Work task: Count each line below that has the word "button" in it, and give only the total.

Records provided:

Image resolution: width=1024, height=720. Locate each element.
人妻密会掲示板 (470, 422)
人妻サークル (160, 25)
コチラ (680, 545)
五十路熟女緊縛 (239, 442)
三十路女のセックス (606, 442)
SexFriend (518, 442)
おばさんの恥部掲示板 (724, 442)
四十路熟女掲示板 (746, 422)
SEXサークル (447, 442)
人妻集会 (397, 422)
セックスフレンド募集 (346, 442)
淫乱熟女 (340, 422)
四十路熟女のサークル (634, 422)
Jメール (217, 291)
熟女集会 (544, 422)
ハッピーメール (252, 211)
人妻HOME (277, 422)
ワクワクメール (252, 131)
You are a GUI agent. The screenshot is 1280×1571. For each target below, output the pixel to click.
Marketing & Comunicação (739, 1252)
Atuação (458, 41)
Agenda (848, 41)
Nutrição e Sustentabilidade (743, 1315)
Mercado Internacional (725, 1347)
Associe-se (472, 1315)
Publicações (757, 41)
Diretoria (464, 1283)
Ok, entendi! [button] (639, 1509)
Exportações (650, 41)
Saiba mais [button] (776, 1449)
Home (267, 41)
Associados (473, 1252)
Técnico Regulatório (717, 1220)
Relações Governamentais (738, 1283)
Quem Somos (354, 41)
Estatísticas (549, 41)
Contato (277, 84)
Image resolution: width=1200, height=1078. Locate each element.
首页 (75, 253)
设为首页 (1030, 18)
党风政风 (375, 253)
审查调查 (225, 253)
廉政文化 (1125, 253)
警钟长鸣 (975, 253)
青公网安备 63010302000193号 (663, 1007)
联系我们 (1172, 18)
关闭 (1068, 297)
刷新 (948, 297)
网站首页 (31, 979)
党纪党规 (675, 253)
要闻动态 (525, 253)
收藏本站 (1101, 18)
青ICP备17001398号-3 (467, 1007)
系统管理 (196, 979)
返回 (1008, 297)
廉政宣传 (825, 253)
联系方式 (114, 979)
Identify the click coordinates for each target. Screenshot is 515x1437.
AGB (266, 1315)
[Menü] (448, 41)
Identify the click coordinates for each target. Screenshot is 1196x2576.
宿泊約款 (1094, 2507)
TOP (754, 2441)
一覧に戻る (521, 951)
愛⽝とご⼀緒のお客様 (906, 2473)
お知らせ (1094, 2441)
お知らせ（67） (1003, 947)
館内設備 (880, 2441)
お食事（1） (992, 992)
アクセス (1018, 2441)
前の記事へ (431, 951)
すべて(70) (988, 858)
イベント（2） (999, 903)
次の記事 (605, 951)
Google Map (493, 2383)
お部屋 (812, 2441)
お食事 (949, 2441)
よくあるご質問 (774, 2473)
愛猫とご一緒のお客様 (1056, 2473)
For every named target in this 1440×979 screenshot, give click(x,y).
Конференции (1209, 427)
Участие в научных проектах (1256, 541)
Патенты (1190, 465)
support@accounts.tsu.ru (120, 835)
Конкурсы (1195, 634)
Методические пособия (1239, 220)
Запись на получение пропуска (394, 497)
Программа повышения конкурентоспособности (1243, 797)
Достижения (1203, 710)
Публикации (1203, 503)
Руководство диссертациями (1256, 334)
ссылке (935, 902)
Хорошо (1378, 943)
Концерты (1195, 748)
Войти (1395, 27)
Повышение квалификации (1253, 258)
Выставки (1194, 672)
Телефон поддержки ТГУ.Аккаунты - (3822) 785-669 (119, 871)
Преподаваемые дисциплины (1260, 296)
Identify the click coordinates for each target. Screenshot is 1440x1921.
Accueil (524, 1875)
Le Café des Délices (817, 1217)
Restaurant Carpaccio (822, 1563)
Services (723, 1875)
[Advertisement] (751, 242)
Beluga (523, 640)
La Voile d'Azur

Output below: 2